Mothering has changed me in ways I didn’t know it would.  It has built me up and broke me apart.  Being a mom has brought me closer to what truly matters to me.  I have gained a deeper relationship with my God, my self and my family.  It has granted me the sweetest moments of love, pure and true.  Each time one of my children holds my face in their sweaty little grip to kiss me gently or they give me eskimo kisses I feel that love.  And I have seen God in their love for each other.  Sure, they can fight to the death at times, but those fights are few compared to the countless times I have caught them doing right by one another.  They help one another, they stick up for one another and they go on great-caped adventures around our home together.  I have also seen God in their love of all creation.  During the times we slow down, we become grass-stained, freckle-faced and sun-kissed together.  Those days make mothering feel long in a good, carefree way.

The long and short of it is that someday we will swear all the carefree and stress-filled days went faster than we ever thought possible.  If only God would let us push pause, I know we all would.  Here is a glimpse of my paused world maybe you feel the same.  

~ I would pause to have the table full of clanking silverware, dropped napkins, spilled milk that floods everywhere to feel bliss.

~ I would pause to have full beds of the ones we love under the same roof each night to feel peace.
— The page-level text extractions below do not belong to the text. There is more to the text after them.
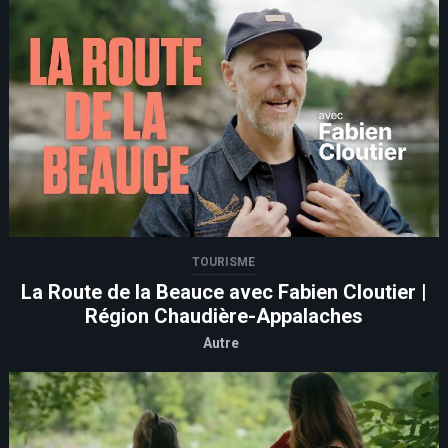
TOURISME
La Route de la Beauce avec Fabien Cloutier |
Région Chaudière-Appalaches
Autre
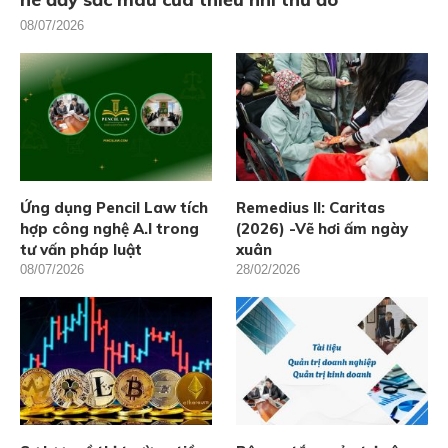
08/07/2026
Ứng dụng Pencil Law tích
Remedius II: Caritas
hợp công nghệ A.I trong
(2026) -Vẽ hơi ấm ngày
tư vấn pháp luật
xuân
08/07/2026
28/02/2026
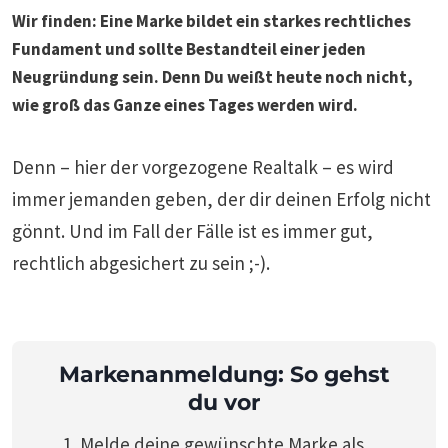
Wir finden: Eine Marke bildet ein starkes rechtliches
Fundament und sollte Bestandteil einer jeden
Neugründung sein. Denn Du weißt heute noch nicht,
wie groß das Ganze eines Tages werden wird.
Denn – hier der vorgezogene Realtalk – es wird
immer jemanden geben, der dir deinen Erfolg nicht
gönnt. Und im Fall der Fälle ist es immer gut,
rechtlich abgesichert zu sein ;-).
Markenanmeldung
: So gehst
du vor
Melde deine gewünschte Marke als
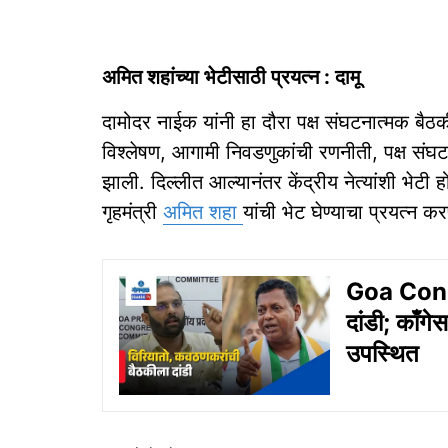
अमित शहांच्‍या भेटीसाठी प्रयत्‍न : दामू
दामोदर नाईक यांनी हा दौरा पक्ष संघटनात्मक बैठ
विश्लेषण, आगामी निवडणुकांची रणनीती, पक्ष संघटन
झाली. दिल्लीत आल्यानंतर केंद्रीय नेत्यांशी भेटी
गृहमंत्री
अमित शहा
यांची भेट घेण्याचा प्रयत्न कर
Goa Congr
दांडी; काँगेस
उपस्‍थित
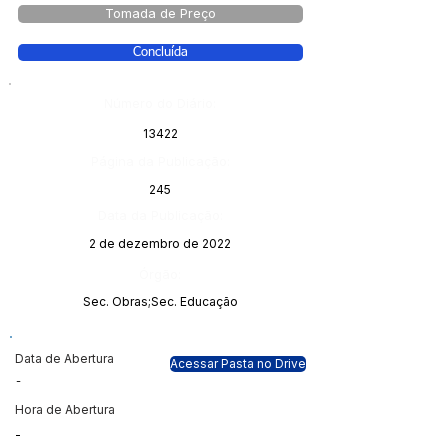
Tomada de Preço
Concluída
Número do Diário:
13422
Página da Publicação:
245
Data da Publicação:
2 de dezembro de 2022
Órgão:
Sec. Obras;Sec. Educação
Data de Abertura
Acessar Pasta no Drive
-
Hora de Abertura
-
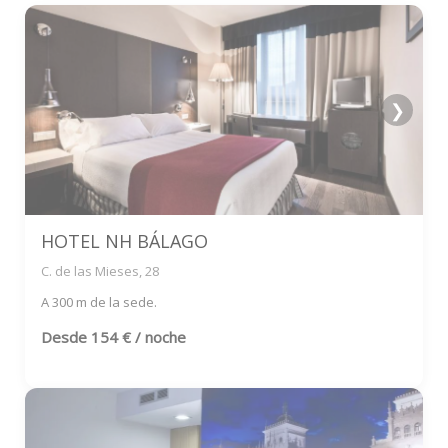
❯
HOTEL NH BÁLAGO
C. de las Mieses, 28
A 300 m de la sede.
Desde
154 € / noche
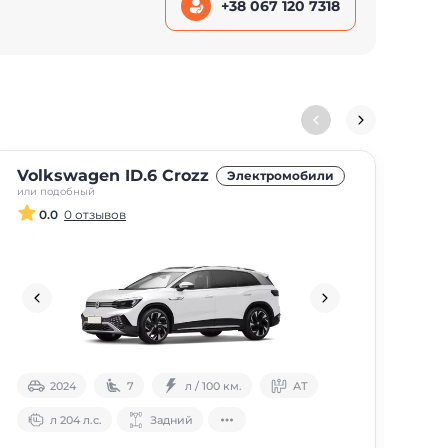
+38 067 120 7318
Volkswagen ID.6 Crozz
Au
Электромобили
или подобный
или 
0.0
0 отзывов
2024
7
л / 100 км.
АТ
л 204 л.с.
Задний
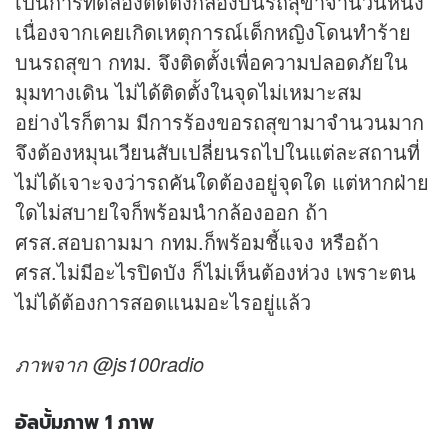
เป็นการทดลองติดตั้งกล้องบนรถสุขาจำนวนหนึ่ง
เนื่องจากเคยเกิดเหตุการณ์เด็กหญิงโดนทำร้าย
บนรถสุขา กทม. จึงติดตั้งเพื่อความปลอดภัยใน
มุมทางเดิน ไม่ได้ติดตั้งในจุดไม่เหมาะสม
อย่างไรก็ตาม มีการร้องขอรถสุขามาจำนวนมาก
จึงต้องหมุนเวียนสับเปลี่ยนรถไปในแต่ละสถานที่
ไม่ได้เจาะจงว่ารถคันใดต้องอยู่จุดใด แต่หากฝ่าย
ใดไม่สบายใจก็พร้อมนำกล้องออก ถ้า
ศรส.สอบถามมา กทม.ก็พร้อมชี้แจง หรือถ้า
ศรส.ไม่มีอะไรปิดบัง ก็ไม่เห็นต้องห่วง เพราะตน
ไม่ได้ต้องการสอดแนมอะไรอยู่แล้ว
ภาพจาก @js100radio
อัลบั้มภาพ 1 ภาพ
~ I would pause to be the one our children turn to no matter if it is a fly they know for sure is a “bee” or a scary dream that they need to be comforted from.

~ I would pause to be the short order cook/nutritionist who wants to raise healthy people.

~ I would pause to be the one that hugs when they bubble over for no good reason when hormones have started to wreck their bodies, minds and spirits.

~ I would pause to be the one that teaches them to find God in everything around them and in everyone they meet.

In the long and the short of our days, I am praying for you and I to fully sit in the brevity and choose to honor the moments we have been given.  God has chosen us to be a guide in our children’s lives. We point out the path and then let them lead the way.  They are to be our guide as well to bring us back to what truly matters.

Let your children guide you this summer and let’s all enjoy the days we are blessed with.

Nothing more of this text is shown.